Wolf or dog?
Updated: May 8
Here in the southern Balkans we share our mountains and forests with the grey wolf. Their populations are small and it's rare to see them, even for the shepherds who are out on the mountains in all weathers and seasons.
And because these same mountains are also grazed by sheep, goats and cows, there are far more dogs here than wolves. And these big sheepdogs have similar sized feet. So it's a real skill to tell the difference between the prints and faeces of wolf compared to dog. There are a few points to keep in mind though, so that you can make an educated guess!
On a walk last week we came across some interesting poo ('interesting' is subjective here!), which we placed a glove next to, to get an idea of the size.
It's not huge, but it's bigger than that of a fox. Looking at it closer below, we can see it is made up of many hairs and some small bones.
The hairs are good signs that it is wolf, as most dogs are fed dog food. However, it's not a guarantee, as the sheepdogs may also eat a dead animal that they find in the wild.
Another indicator is the smell. Dog faeces smells really bad, whereas wolf is quite mild. We had a good smell of this sample and it wasn't too bad at all. (Note: for obvious hygiene reasons, you should never touch poo with your hands; we opened it with a stick. And don't get so close when trying to smell it.)
The next thing to do is look for footprints. Sure enough, a metre away was a line of prints.
Wolf or dog? It's really difficult to say because they're not very fresh or clear. The key distinction is how they walk. A wolf wastes very little energy and their tracks are nearly always in a straight line. Have a look at the diagrams below (they are exaggerated to make a point. Wolves won't be completely straight, and dogs won't look so drunk).
Dogs are domesticated and feel safe when travelling in the day or night. They're not in a rush and will move from left to right, back and forwards, smelling the path.
We followed these tracks for 200m and they never once moved to the side to smell something.
Further, wolf paws have only a small offset between the front and back paws, so look for a narrow trail with basically in-line footprints. Whereas a dog's rear foot rarely falls within the print of the front foot.
As we continued our walk we stumbled on some more tracks, although they were over a kilometre away on a different road.
What do you think? Wolf or dog?
Another thing to keep in mind is how the pads splay. The external pads and nails of a wolf paw print tend to pointing forward, whereas in a dog they tend to splay more and point outwards. This isn't 100% as all animals pads splay more as they run.
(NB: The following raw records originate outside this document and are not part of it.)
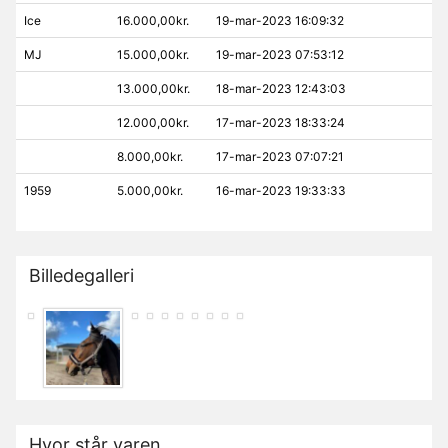
Ice
16.000,00kr.
19-mar-2023 16:09:32
MJ
15.000,00kr.
19-mar-2023 07:53:12
13.000,00kr.
18-mar-2023 12:43:03
12.000,00kr.
17-mar-2023 18:33:24
8.000,00kr.
17-mar-2023 07:07:21
1959
5.000,00kr.
16-mar-2023 19:33:33
Billedegalleri
Hvor står varen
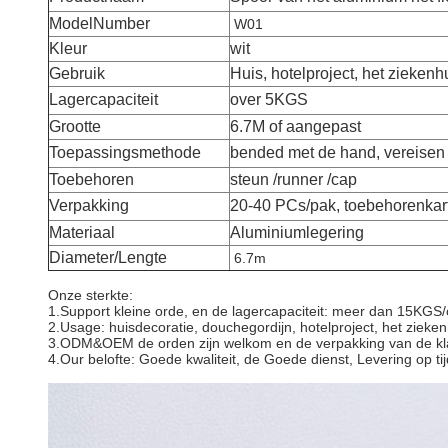
ModelNumber
W01
Kleur
wit
Gebruik
Huis, hotelproject, het ziekenh
Lagercapaciteit
over 5KGS
Grootte
6.7M of aangepast
Toepassingsmethode
bended met de hand, vereisen
Toebehoren
steun /runner /cap
Verpakking
20-40 PCs/pak, toebehorenkar
Materiaal
Aluminiumlegering
Diameter/Lengte
6.7m
Onze sterkte:
1.Support kleine orde, en de lagercapaciteit: meer dan 15KGS
2.Usage: huisdecoratie, douchegordijn, hotelproject, het zieken
3.ODM&OEM de orden zijn welkom en de verpakking van de kla
4.Our belofte: Goede kwaliteit, de Goede dienst, Levering op tij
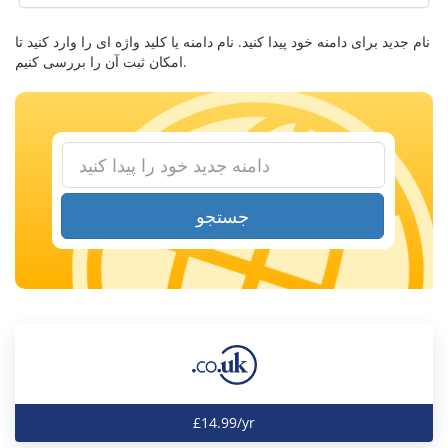
نام جدید برای دامنه خود پیدا کنید. نام دامنه یا کلید واژه ای را وارد کنید تا
امکان ثبت آن را بررسی کنیم.
جستجو
£14.99/yr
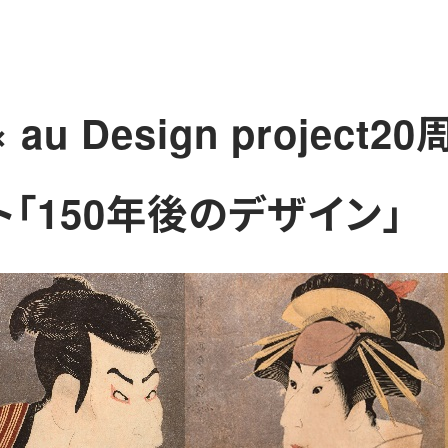
×
au Design project2
ト
「150年後のデザイン」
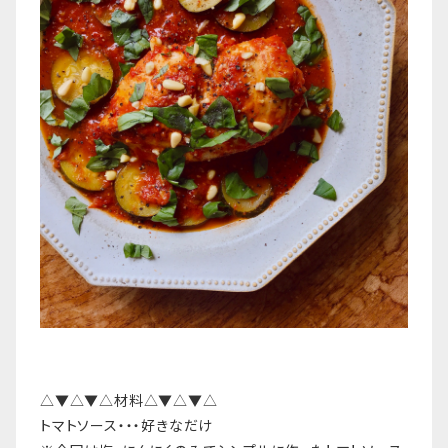
△▼△▼△材料△▼△▼△
トマトソース・・・好きなだけ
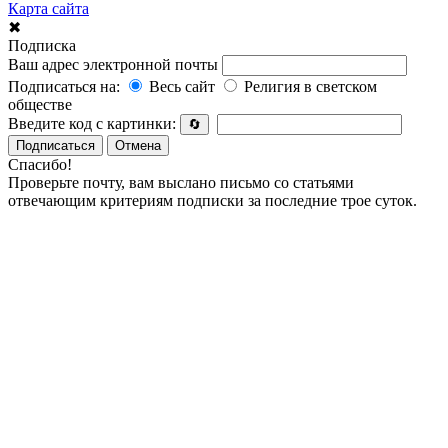
Карта сайта
✖
Подписка
Ваш адрес электронной почты
Подписаться на:
Весь сайт
Религия в светском
обществе
Введите код с картинки:
🔄
Подписаться
Отмена
Спасибо!
Проверьте почту, вам выслано письмо со статьями
отвечающим критериям подписки за последние трое суток.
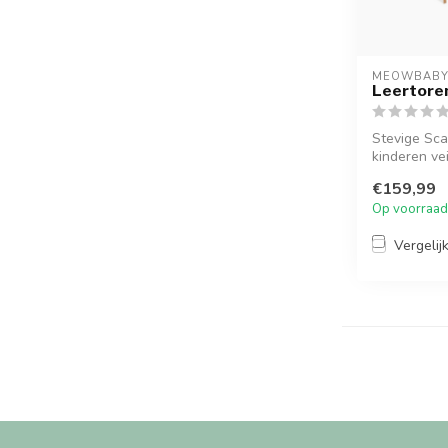
MEOWBAB
Leertoren
Stevige Scan
kinderen vei
€159,99
Op voorraad
Vergelij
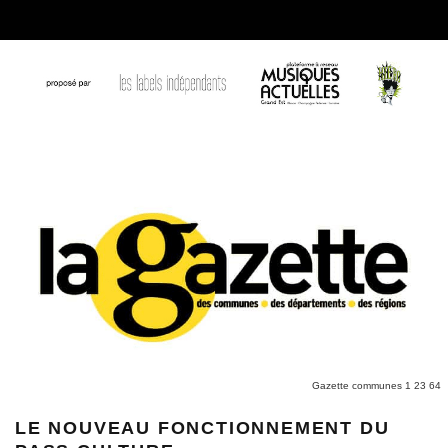
Gazette communes 1 23 64
LE NOUVEAU FONCTIONNEMENT DU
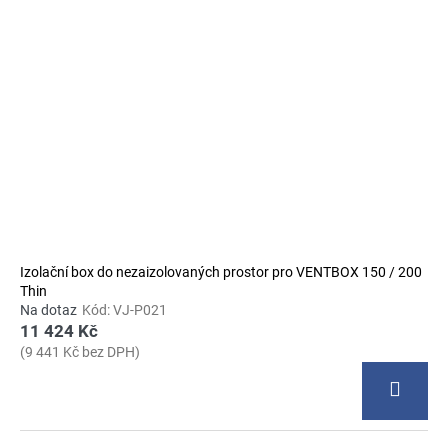
Izolační box do nezaizolovaných prostor pro VENTBOX 150 / 200
Thin
Na dotaz
Kód:
VJ-P021
11 424 Kč
(9 441 Kč bez DPH)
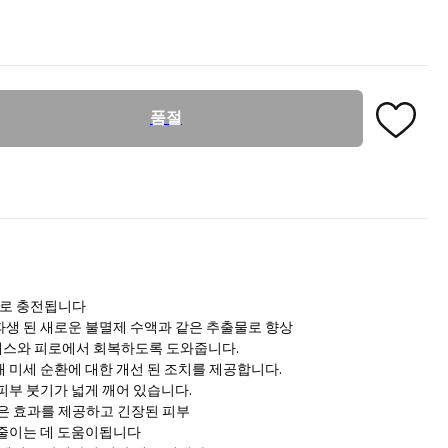
품절
오일로 충전됩니다
파생 된 새로운 불멸제 수액과 같은 추출물로 향상
레스와 피로에서 회복하도록 도와줍니다.
 미세 순환에 대한 개선 된 조치를 제공합니다.
피부 붓기가 넓게 깨어 있습니다.
 같은 효과를 제공하고 긴장된 피부
 줄이는 데 도움이됩니다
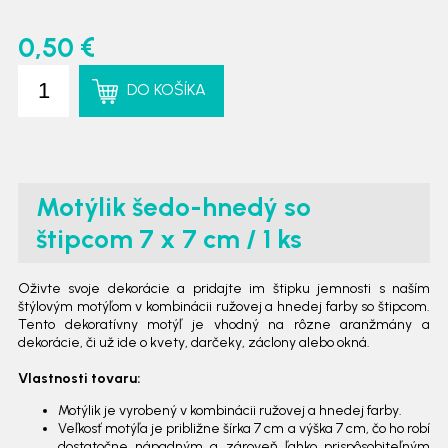
0,50 €
DO KOŠÍKA
Motýlik šedo-hnedý so
štipcom 7 x 7 cm / 1 ks
Oživte svoje dekorácie a pridajte im štipku jemnosti s naším
štýlovým motýľom v kombinácii ružovej a hnedej farby so štipcom.
Tento dekoratívny motýľ je vhodný na rôzne aranžmány a
dekorácie, či už ide o kvety, darčeky, záclony alebo okná.
Vlastnosti tovaru:
Motýlik je vyrobený v kombinácii ružovej a hnedej farby.
Veľkosť motýľa je približne šírka 7 cm a výška 7 cm, čo ho robí
dostatočne nápadným a zároveň ľahko prispôsobiteľným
The other big factor is location. If you are very close to villages then there's a good chance that it's domestic dogs that belong to a shepherd or are stray. If you see lots of sheep and goat tracks, then possibly you are near a grazing site and again, you should consider whether it's more likely to be a dog. Alternatively, if you're in the high mountains during snow, the livestock are down near the villages in their stables, so it's unlikely to have sheepdogs. But are you in a place where people hunt with dogs? With the two photos above, we were very, very close to the village and a grazing area, which makes it much more likely that these are dog... but they were in a very straight line, all along the road. And the front and back prints landed inside each other.
As for the poo and prints that we found, we are pretty certain that it was a wolf as we actually have a camera about 50m away, which has recorded two wolves passing by a few times in the last month.
But it's always good to examine each sign independently. After all, there's no reason why dogs aren't walking near the camera too.